Fusillés pour l’exemple

Après la défaite de Charleroi, les troupes françaises se replient dans le désordre. L’État-major craint une panique, qui provoquerait la défaite de l’armée française. Au début du mois de septembre, le général Joffre décide d’arrêter l’armée allemande sur la Marne.

C’est dans ces circonstances que le 6 septembre 1914 le 327e régiment d’infanterie est amené à creuser des trous de tirailleurs près Les Essarts-lès-Sézanne dans la Marne. Dans la nuit, les troupes subissent l’attaque d’un autocanon allemand.

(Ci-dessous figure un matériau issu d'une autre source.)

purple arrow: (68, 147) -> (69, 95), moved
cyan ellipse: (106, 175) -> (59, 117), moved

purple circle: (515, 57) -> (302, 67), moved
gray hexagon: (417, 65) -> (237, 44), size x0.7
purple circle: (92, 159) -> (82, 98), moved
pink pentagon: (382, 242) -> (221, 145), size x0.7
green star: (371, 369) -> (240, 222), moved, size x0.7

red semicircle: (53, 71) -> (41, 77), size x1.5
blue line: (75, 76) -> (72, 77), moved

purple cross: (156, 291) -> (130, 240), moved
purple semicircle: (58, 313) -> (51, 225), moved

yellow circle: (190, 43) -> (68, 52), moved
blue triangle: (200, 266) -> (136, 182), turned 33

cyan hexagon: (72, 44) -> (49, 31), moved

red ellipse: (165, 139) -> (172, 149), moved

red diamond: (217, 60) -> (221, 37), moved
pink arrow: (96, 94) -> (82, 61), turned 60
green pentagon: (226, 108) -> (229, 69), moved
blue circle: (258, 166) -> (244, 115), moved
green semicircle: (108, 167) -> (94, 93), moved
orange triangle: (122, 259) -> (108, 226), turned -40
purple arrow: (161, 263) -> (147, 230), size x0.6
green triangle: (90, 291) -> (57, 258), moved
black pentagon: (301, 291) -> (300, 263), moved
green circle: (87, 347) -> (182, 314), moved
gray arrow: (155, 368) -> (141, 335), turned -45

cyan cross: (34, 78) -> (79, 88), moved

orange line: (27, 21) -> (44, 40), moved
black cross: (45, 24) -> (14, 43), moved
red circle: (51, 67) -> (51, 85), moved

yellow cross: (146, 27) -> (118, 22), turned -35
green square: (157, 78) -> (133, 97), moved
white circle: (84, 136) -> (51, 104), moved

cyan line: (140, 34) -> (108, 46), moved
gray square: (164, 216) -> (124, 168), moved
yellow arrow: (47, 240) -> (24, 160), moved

Il s’ensuit un sauve-qui-peut.

Le général Boutegourd, réveillé par la canonnade et par la cavalcade, croise un groupe de huit hommes, dont un réussit à s’éclipser. Les sept autres sont mis aux arrêts et fusillés le 7 septembre à 8 h 30 du matin.
A l’origine officier de troupes coloniales, général de brigade placé par les circonstances à la tête d’une division, le général Boutegourd montre une intransigeance inflexible. Malgré l’intervention de plusieurs officiers en faveur des soldats arrêtés, il maintient l’ordre d’exécution. Il veut certainement prouver par là sa capacité à commander, sérieusement remise en cause ensuite pendant la guerre.

Les sept hommes fusillés sont originaires du Nord et du Pas-de-Calais : Alfred Delsarte (Fresnes-sur-Escaut), Gaston Dufour (Rumegies, Maulde), Gabriel Caffiaux (Bermerain), Palmyre Clément (Château-L’Abbaye), Eugène Barbieux (Saint Amand), Désiré Hubert (Trith Saint Léger) et François Waterlot (Montigny-en-Gohelle). Par miracle, François Waterlot survit à l’exécution et reprend du service. Il est tué au front le 10 juin 1915.